Being a generalist is its own expertise. But where specialist expertise is about depth of knowledge of a subject or discipline, generalist expertise is about breadth of process. Not process as a defined structure and path to follow, but process as its own domain of knowledge and functioning. There is no universal framework of being a generalist (any more than, once you have the essential foundations of understanding, there is a framework to being a specialist). There is no one way of acting as a generalist, nor should there be. That would presume that there was a formulaic way of operating that can universally applied. As I have long avowed, the right answer depends; it is subject to situation, circumstance, context and culture.
The effective generalist offers a breadth of perspectives of approaches and practices that can be applied in a variety of situations, regardless of subject or context. The role of generalist is to weave possible practice together with probable approach in a way that makes sense for the particular problem being wrestled with. It’s the ability to listen to several different people in the room, all talking about the same theoretical situation, and understand where they are actually saying different things. It’s also the ability to highlight those differences, to reflect them back to the group, and to synthesize them in a way that builds from individual to common understanding. It is taking nuance and depth of everything that you have heard, and being able to distill it down to an understandable and accessible model of, “What I have heard you all saying is this,” that the group welcomes and embraces.

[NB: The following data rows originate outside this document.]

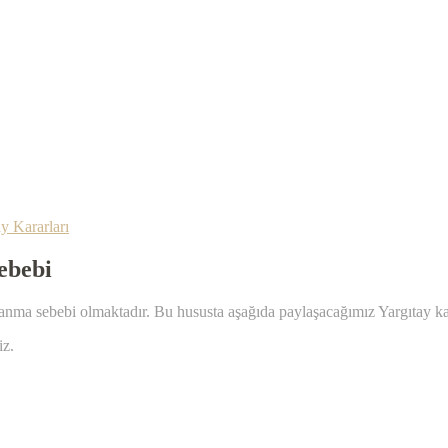
y Kararları
ebebi
şanma sebebi olmaktadır. Bu hususta aşağıda paylaşacağımız Yargıtay kara
iz.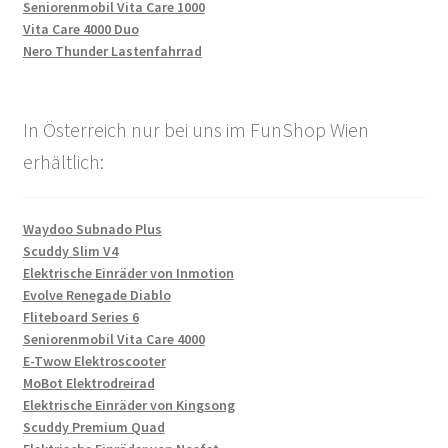
Seniorenmobil Vita Care 1000
Vita Care 4000 Duo
Nero Thunder Lastenfahrrad
In Österreich nur bei uns im FunShop Wien
erhältlich:
Waydoo Subnado Plus
Scuddy Slim V4
Elektrische Einräder von Inmotion
Evolve Renegade Diablo
Fliteboard Series 6
Seniorenmobil Vita Care 4000
E-Twow Elektroscooter
MoBot Elektrodreirad
Elektrische Einräder von Kingsong
Scuddy Premium Quad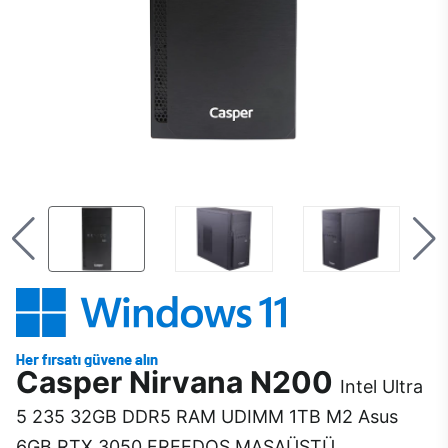
Casper Nirvana N200
Intel Ultra
5 235 32GB DDR5 RAM UDIMM 1TB M2 Asus
6GB RTX 3050 FREEDOS MASAÜSTÜ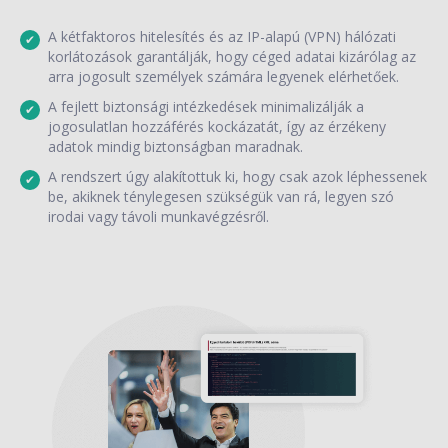
A kétfaktoros hitelesítés és az IP-alapú (VPN) hálózati
korlátozások garantálják, hogy céged adatai kizárólag az
arra jogosult személyek számára legyenek elérhetőek.
A fejlett biztonsági intézkedések minimalizálják a
jogosulatlan hozzáférés kockázatát, így az érzékeny
adatok mindig biztonságban maradnak.
A rendszert úgy alakítottuk ki, hogy csak azok léphessenek
be, akiknek ténylegesen szükségük van rá, legyen szó
irodai vagy távoli munkavégzésről.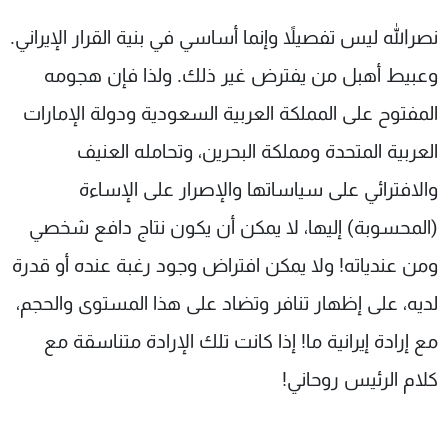
نصرالله ليس تفصيلاً وإنما أساسي في بنية القرار الإيراني.
وعبيط أهبل من يفترض غير ذلك. ولذا فإن هجومه
المفتوح على المملكة العربية السعودية ودولة الإمارات
العربية المتحدة ومملكة البحرين، وتحامله العنيف
والافترائي على سياساتها والإصرار على الإساءة
(المحسوبة) إليها، لا يمكن أن يكون نتاج دافع شخصي
ومن عندياته! ولا يمكن افتراض وجود رغبة عنده أو قدرة
لديه، على إظهار تنافر وتضاد على هذا المستوى والحجم،
مع إرادة إيرانية ما! إذا كانت تلك الإرادة متناسقة مع
كلام الرئيس روحاني!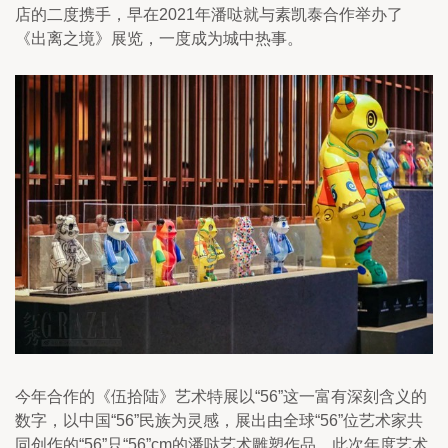
店的二度携手，早在2021年潘哒就与素凯泰合作举办了
《出离之境》展览，一度成为城中热事。
今年合作的《伍拾陆》艺术特展以“56”这一富有深刻含义的
数字，以中国“56”民族为灵感，展出由全球“56”位艺术家共
同创作的“56”只“56”cm的潘哒艺术雕塑作品。此次年度艺术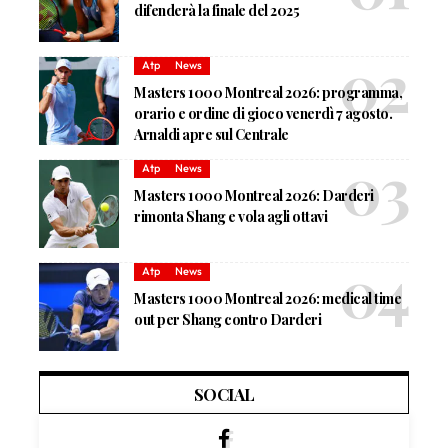
difenderà la finale del 2025
Atp
News
Masters 1000 Montreal 2026: programma,
orario e ordine di gioco venerdì 7 agosto.
Arnaldi apre sul Centrale
Atp
News
Masters 1000 Montreal 2026: Darderi
rimonta Shang e vola agli ottavi
Atp
News
Masters 1000 Montreal 2026: medical time
out per Shang contro Darderi
SOCIAL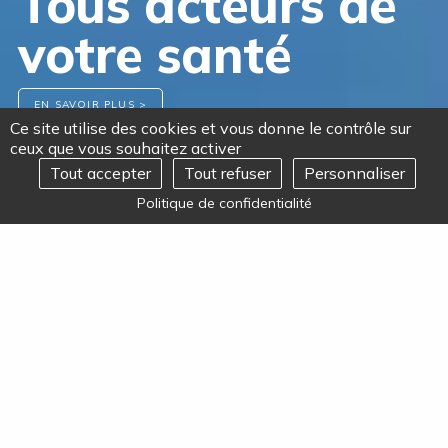
Tous acteurs de
votre santé
EN SAVOIR PLUS >
Ce site utilise des cookies et vous donne le contrôle sur
ceux que vous souhaitez activer
Tout accepter
Tout refuser
Personnaliser
REJOIGNEZ-NOUS
Ouvrir
Politique de confidentialité
le
menu
Almaviva et vous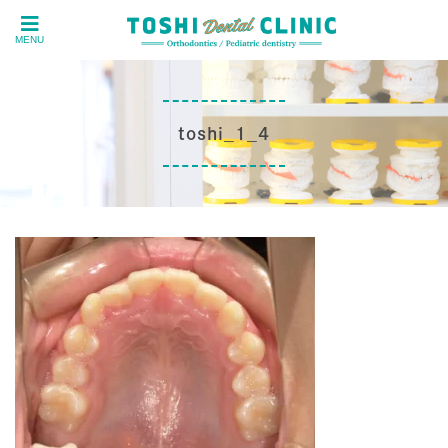
MENU
toshi_1_4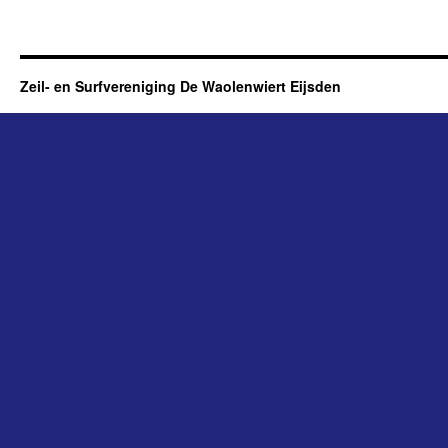
Zeil- en Surfvereniging De Waolenwiert Eijsden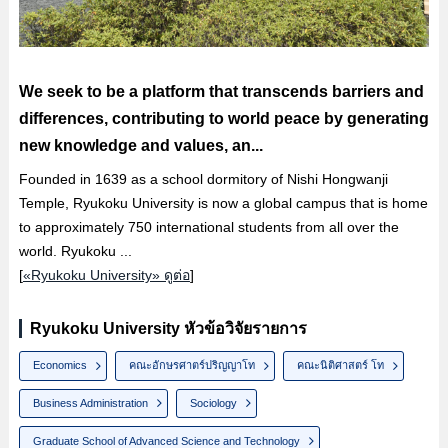
We seek to be a platform that transcends barriers and
differences, contributing to world peace by generating
new knowledge and values, an...
Founded in 1639 as a school dormitory of Nishi Hongwanji
Temple, Ryukoku University is now a global campus that is home
to approximately 750 international students from all over the
world. Ryukoku ...
[
«Ryukoku University» ดูต่อ
]
Ryukoku University หัวข้อวิจัยรายการ
Economics
คณะอักษรศาตร์ปริญญาโท
คณะนิติศาสตร์ โท
Business Administration
Sociology
Graduate School of Advanced Science and Technology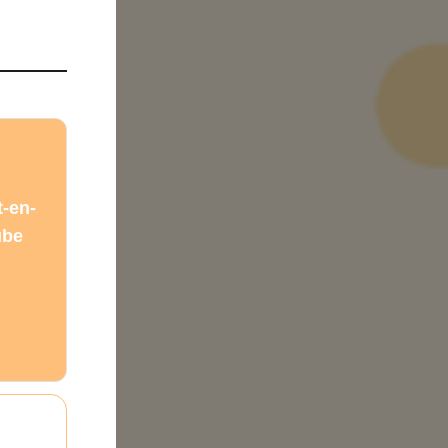
-en-
ube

There is a symbiotic relationship between generalist and specialist that is not always recognized, and not always appreciated. We live in a world that values specialist expertise (hence the value judgements around the definition of generalist). The presumption is that all problems can be solved with enough expertise; they just require the right expert with the appropriate differentiation of knowledge that allows them to see and know and fix. The reality is that solving complex and difficult problems requires not differentiation but integration. It needs listening across multiple experts, seeking, probing, exploring and politely constructively challenging, to weave together a picture of what is going on and find within that view a path forward that can be followed.
Building effective generalists is neither easy nor is it straightforward. There is no defined curriculum that, if followed, will graduate a confident, fluid, flexible generalist able to be deployed in different settings to provide the integrating glue that specialist experts don’t know they are missing. That notion sounds strange even to me as I write that sentence. Nonetheless, that is what we need more of. It is a skillset that is missing from too many conversations, leading to solutions that are very often ineffective, inappropriate or insufficient. We need to recognize the integration role that generalists offer. We need to embrace the role, advocate for it to be performed, identify those who can perform it well, and make space for them at the table.
Generalists aren’t the solution in and of themselves. They are not a replacement for expertise; they are a supplement to it. They are the source of curiousity, connection, experimentation and exploration that holds the space for the experts and gives each of them room to be themselves. Generalist expertise provides the framework to examine the component parts and figure out how to bring them together in a way that makes sense in that moment at that time for that problem.